#### [Task to carry out]
Please copy out every line in the records below that includes the word "клиник".
+++ Working data
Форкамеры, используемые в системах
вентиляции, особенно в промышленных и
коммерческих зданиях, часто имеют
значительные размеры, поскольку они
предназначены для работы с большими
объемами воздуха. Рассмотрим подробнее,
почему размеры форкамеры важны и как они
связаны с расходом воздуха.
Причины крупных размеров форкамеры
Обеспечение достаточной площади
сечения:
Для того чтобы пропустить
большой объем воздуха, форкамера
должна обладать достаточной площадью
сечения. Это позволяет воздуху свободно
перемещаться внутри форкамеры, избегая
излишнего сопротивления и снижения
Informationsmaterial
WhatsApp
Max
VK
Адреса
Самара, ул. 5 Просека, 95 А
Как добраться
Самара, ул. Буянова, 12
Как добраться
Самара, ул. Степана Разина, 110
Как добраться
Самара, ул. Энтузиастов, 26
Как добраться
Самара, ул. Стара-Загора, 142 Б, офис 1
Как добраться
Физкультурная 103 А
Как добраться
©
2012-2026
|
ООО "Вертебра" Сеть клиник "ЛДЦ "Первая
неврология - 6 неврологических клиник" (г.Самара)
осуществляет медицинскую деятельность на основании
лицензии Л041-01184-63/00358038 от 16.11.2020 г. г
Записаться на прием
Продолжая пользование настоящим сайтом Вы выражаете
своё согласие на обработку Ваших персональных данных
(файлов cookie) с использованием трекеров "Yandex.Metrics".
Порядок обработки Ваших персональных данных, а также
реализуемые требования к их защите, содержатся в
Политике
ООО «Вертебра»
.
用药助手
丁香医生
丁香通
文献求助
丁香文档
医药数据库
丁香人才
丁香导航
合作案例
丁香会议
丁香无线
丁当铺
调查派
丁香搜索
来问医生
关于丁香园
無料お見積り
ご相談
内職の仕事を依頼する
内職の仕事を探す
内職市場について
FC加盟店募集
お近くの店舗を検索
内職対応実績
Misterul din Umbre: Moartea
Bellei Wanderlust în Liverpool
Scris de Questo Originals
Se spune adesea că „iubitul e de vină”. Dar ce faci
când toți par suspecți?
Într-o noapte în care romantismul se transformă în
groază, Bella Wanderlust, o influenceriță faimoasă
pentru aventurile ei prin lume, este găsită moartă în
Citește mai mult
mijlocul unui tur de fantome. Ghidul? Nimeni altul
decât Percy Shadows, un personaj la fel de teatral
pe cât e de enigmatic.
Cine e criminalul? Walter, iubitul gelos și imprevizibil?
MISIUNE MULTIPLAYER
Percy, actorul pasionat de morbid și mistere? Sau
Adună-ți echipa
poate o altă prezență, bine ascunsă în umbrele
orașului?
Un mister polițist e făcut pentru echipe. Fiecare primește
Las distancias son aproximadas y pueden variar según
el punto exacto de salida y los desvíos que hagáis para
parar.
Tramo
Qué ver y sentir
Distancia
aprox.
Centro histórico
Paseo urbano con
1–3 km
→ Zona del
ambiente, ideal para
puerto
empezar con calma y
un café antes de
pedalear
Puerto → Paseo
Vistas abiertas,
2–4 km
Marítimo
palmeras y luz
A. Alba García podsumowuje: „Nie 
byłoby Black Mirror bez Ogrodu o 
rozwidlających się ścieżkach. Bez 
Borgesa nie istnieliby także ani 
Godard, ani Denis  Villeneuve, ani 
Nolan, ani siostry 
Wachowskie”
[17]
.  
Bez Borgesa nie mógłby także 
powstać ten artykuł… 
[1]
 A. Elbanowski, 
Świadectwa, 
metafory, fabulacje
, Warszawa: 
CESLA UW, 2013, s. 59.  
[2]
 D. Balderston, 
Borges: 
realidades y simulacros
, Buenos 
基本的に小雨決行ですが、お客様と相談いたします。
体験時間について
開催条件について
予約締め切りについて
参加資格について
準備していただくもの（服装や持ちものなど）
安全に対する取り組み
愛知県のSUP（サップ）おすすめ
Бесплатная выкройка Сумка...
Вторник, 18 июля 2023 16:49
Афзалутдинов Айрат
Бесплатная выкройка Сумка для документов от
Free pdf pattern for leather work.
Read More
++++++
#### [Task response]
ООО "Вертебра" Сеть клиник "ЛДЦ "Первая
неврология - 6 неврологических клиник" (г.Самара)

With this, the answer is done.